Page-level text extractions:
%%
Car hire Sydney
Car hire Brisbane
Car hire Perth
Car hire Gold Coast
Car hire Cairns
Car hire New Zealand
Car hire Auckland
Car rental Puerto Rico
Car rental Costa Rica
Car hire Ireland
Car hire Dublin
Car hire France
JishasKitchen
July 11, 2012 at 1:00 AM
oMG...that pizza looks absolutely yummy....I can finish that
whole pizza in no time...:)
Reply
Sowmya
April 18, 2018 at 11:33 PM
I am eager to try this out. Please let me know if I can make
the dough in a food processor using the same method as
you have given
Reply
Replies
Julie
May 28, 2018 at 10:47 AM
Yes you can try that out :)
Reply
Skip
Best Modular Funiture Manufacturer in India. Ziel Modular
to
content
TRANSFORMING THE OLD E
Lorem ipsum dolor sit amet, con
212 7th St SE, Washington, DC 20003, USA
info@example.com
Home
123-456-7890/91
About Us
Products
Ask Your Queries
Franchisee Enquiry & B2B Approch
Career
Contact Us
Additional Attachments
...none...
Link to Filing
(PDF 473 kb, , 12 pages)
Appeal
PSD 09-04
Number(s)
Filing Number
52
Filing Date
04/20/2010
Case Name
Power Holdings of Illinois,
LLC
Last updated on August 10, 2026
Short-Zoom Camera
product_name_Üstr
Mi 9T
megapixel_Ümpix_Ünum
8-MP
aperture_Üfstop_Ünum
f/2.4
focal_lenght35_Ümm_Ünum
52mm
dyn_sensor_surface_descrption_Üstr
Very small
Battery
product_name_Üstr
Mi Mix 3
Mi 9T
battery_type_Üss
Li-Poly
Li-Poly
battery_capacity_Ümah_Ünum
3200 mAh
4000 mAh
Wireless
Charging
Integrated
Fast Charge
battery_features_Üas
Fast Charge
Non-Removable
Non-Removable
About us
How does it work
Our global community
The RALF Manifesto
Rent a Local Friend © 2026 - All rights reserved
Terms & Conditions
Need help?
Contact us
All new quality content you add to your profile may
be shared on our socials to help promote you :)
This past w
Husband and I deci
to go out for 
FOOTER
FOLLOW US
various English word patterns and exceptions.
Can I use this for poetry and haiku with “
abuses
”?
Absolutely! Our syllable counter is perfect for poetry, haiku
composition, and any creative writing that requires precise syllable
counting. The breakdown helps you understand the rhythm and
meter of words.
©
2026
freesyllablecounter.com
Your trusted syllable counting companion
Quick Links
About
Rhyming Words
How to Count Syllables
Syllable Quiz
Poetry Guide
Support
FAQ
%%
Which lines of the records above hold the word "haiku"? Copy each of them.

- _SOLUTION_:
Can I use this for poetry and haiku with “
Absolutely! Our syllable counter is perfect for poetry, haiku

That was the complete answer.